→ Prompt
The word "coaching" occurs in some lines of the data. Return each such line.

→ Data to process
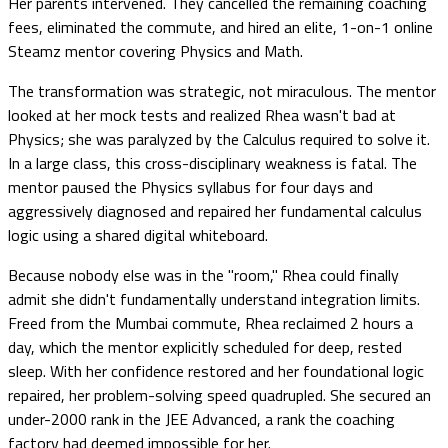
Her parents intervened. They cancelled the remaining coaching
fees, eliminated the commute, and hired an elite, 1-on-1 online
Steamz mentor covering Physics and Math.
The transformation was strategic, not miraculous. The mentor
looked at her mock tests and realized Rhea wasn't bad at
Physics; she was paralyzed by the Calculus required to solve it.
In a large class, this cross-disciplinary weakness is fatal. The
mentor paused the Physics syllabus for four days and
aggressively diagnosed and repaired her fundamental calculus
logic using a shared digital whiteboard.
Because nobody else was in the "room," Rhea could finally
admit she didn't fundamentally understand integration limits.
Freed from the Mumbai commute, Rhea reclaimed 2 hours a
day, which the mentor explicitly scheduled for deep, rested
sleep. With her confidence restored and her foundational logic
repaired, her problem-solving speed quadrupled. She secured an
under-2000 rank in the JEE Advanced, a rank the coaching
factory had deemed impossible for her.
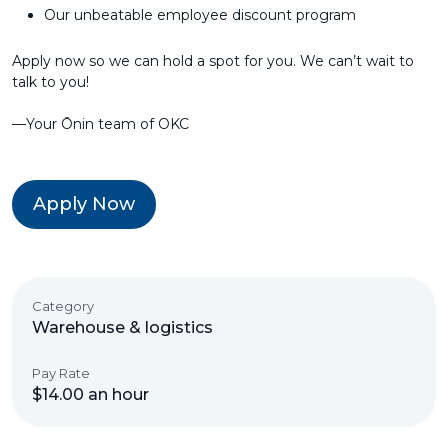
Our unbeatable employee discount program
Apply now so we can hold a spot for you. We can’t wait to
talk to you!
––Your Ōnin team of OKC
Apply Now
Category
Warehouse & logistics
Pay Rate
$14.00 an hour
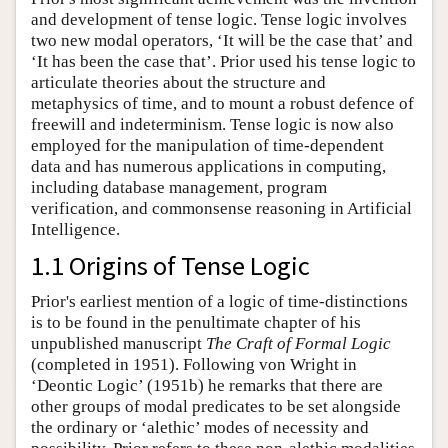
and development of tense logic. Tense logic involves
two new modal operators, ‘It will be the case that’ and
‘It has been the case that’. Prior used his tense logic to
articulate theories about the structure and
metaphysics of time, and to mount a robust defence of
freewill and indeterminism. Tense logic is now also
employed for the manipulation of time-dependent
data and has numerous applications in computing,
including database management, program
verification, and commonsense reasoning in Artificial
Intelligence.
1.1 Origins of Tense Logic
Prior's earliest mention of a logic of time-distinctions
is to be found in the penultimate chapter of his
unpublished manuscript
The Craft of Formal Logic
(completed in 1951). Following von Wright in
‘Deontic Logic’ (1951b) he remarks that there are
other groups of modal predicates to be set alongside
the ordinary or ‘alethic’ modes of necessity and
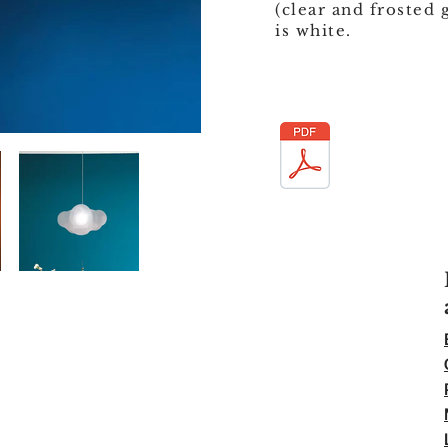
(clear and frosted 
is white.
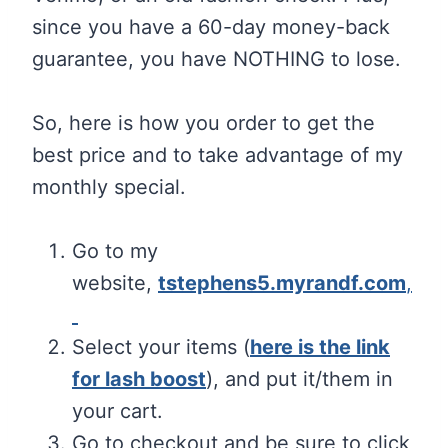
since you have a 60-day money-back
guarantee, you have NOTHING to lose.
So, here is how you order to get the
best price and to take advantage of my
monthly special.
Go to my
website,
tstephens5.myrandf.com
,
Select your items (
here is the link
for lash boost
), and put it/them in
your cart.
Go to checkout and be sure to click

→ Answer to this task
Her parents intervened. They cancelled the remaining coaching
under-2000 rank in the JEE Advanced, a rank the coaching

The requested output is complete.